The High Court struck out the claim on grounds that:
- The sellers and the surveyors were all joint tortfeasors so that the release in the settlement agreement was effective to release the claimant’s cause of action against them all.
- The present claim was an abuse of process because it could and should have been brought with the First Claim, or at least been made the subject of an application for case management directions in the first claim following guidelines laid down by the Court of Appeal in Aldi Stores Limited v WSP Group PLC  1 WLR 748.
The Court of Appeal (Longmore, Ryder and Briggs LJJ) dismissed the appeal. The court referred to the established common law principle that where a tort is committed jointly, so that there is effectively a single cause of action, the release of one (or more) of the tortfeasors releases them all. There are two recognised exceptions:
- Where the claimant merely covenants not to sue one or more of the joint tortfeasors, rather than giving a release of liability.
- Where the settlement agreement contains an express or implied reservation of the claimant’s right to sue the others.

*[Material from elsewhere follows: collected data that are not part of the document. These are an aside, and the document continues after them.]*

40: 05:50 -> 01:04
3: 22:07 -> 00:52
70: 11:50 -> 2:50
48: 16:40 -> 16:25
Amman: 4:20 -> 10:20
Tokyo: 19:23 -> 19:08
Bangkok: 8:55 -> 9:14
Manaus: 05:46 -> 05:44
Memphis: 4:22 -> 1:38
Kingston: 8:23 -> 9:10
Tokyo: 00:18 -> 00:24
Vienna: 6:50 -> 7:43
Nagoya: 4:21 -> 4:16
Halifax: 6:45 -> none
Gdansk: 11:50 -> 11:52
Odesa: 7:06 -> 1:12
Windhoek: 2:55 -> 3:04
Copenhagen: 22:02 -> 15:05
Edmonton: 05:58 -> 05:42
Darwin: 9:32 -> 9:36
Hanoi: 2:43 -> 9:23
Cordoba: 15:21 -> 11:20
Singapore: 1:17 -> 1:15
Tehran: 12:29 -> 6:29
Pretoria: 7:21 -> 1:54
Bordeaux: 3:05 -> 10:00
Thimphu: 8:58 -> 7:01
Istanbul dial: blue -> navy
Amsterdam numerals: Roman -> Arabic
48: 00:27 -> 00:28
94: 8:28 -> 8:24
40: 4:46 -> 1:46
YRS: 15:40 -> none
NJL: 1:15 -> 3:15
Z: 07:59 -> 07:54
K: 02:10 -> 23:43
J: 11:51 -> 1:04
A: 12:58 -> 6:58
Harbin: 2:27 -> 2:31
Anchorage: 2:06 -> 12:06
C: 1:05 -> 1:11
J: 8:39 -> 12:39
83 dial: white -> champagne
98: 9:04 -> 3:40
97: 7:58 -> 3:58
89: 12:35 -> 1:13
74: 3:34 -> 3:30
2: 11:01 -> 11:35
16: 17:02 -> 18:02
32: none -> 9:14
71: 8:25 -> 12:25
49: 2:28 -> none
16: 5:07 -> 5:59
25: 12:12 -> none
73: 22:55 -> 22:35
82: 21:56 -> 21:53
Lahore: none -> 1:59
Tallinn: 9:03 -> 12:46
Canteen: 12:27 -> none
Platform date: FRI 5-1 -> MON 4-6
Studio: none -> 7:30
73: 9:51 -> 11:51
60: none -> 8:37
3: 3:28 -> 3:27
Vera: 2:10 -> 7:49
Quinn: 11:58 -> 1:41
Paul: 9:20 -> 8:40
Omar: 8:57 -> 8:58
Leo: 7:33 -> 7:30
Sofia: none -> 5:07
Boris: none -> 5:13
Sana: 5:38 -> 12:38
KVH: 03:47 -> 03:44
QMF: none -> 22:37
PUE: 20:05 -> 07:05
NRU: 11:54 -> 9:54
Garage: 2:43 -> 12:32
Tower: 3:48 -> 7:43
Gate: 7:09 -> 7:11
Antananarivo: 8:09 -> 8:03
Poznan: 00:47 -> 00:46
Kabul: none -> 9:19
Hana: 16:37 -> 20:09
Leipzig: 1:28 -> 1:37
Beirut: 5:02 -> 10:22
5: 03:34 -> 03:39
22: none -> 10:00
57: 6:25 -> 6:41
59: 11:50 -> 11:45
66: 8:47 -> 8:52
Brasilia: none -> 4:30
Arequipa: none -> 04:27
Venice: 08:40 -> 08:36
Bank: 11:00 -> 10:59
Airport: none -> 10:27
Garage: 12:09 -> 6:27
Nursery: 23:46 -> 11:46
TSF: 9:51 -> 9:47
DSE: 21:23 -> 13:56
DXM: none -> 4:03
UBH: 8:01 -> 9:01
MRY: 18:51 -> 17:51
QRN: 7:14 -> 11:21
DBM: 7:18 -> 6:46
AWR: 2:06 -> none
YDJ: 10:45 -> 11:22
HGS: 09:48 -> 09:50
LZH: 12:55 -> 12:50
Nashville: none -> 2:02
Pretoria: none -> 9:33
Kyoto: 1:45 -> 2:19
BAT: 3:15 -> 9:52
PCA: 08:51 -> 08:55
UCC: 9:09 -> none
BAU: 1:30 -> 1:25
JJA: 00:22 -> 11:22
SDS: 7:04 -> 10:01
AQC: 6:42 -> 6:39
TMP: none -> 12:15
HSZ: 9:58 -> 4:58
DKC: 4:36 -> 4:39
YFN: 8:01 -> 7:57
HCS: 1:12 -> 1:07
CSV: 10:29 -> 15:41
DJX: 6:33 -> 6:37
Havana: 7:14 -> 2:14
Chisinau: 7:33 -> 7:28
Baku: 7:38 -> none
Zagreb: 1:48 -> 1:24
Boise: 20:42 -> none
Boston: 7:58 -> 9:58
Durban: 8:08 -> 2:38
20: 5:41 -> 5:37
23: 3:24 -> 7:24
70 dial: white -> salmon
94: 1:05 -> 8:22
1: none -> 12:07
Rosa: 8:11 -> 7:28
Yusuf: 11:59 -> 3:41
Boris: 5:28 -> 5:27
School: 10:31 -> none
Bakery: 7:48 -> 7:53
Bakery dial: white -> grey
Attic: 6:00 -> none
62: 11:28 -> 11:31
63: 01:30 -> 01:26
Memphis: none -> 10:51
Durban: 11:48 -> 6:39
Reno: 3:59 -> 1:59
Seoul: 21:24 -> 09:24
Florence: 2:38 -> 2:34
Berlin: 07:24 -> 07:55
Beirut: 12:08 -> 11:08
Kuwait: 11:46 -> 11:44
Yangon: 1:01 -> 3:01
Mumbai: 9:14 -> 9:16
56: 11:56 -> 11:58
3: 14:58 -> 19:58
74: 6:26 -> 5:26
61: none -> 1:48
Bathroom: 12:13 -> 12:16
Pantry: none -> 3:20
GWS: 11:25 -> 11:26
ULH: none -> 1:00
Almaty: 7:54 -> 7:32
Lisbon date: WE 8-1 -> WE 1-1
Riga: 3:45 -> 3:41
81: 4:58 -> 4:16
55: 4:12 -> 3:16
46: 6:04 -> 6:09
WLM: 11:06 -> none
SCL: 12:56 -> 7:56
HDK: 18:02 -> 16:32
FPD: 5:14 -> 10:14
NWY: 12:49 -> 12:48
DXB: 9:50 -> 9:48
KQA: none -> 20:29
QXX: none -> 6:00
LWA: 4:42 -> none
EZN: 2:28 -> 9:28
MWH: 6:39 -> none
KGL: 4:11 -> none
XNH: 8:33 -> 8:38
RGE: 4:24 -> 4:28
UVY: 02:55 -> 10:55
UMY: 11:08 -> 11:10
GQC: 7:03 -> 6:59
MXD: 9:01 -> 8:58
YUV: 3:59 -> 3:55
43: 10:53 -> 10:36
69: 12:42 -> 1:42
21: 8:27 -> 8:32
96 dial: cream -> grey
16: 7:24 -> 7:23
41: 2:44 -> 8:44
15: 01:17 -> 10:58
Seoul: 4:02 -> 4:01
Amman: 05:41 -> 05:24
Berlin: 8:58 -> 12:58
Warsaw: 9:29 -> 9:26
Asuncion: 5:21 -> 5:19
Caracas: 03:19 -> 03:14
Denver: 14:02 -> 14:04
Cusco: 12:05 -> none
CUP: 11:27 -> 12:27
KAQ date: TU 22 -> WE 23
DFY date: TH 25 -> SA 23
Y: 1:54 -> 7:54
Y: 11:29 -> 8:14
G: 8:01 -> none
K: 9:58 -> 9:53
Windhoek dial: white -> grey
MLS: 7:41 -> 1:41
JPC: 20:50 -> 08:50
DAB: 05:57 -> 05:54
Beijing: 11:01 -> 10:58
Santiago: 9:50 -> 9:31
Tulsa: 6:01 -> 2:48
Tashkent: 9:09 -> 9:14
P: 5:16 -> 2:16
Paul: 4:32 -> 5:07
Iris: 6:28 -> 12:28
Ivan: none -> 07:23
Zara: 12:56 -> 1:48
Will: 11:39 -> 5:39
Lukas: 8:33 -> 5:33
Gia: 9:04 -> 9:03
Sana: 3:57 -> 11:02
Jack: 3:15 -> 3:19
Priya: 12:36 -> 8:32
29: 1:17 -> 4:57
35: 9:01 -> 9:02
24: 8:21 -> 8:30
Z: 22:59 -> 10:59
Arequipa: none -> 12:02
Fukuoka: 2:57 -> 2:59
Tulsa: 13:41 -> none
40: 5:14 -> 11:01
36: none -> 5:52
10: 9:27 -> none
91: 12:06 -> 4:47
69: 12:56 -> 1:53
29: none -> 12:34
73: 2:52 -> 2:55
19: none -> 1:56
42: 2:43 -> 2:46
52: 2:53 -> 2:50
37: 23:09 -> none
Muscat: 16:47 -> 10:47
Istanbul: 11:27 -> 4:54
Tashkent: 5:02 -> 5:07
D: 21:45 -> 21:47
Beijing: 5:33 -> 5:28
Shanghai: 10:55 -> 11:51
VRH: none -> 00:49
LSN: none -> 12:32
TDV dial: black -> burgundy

Here the sellers and the surveyors were plainly joint (rather than concurrent) tortfeasors, as there was a single alleged misrepresentation. There was plainly a release, rather than a covenant not to sue, and there was no express reservation of the right to bring claims against the surveyors. The question was therefore whether such a reservation could be implied.
The Court of Appeal agreed with the trial judge that there was no basis for implying a reservation of the right to sue the surveyors. The modern approach was to apply ordinary principles of construction in seeking to determine the intention of the parties; that however referred to the imputed common intention, rather than their subjective intentions. As the judge said, the intention of the parties means no more than the meaning of the agreement, objectively ascertained, read against the relevant background.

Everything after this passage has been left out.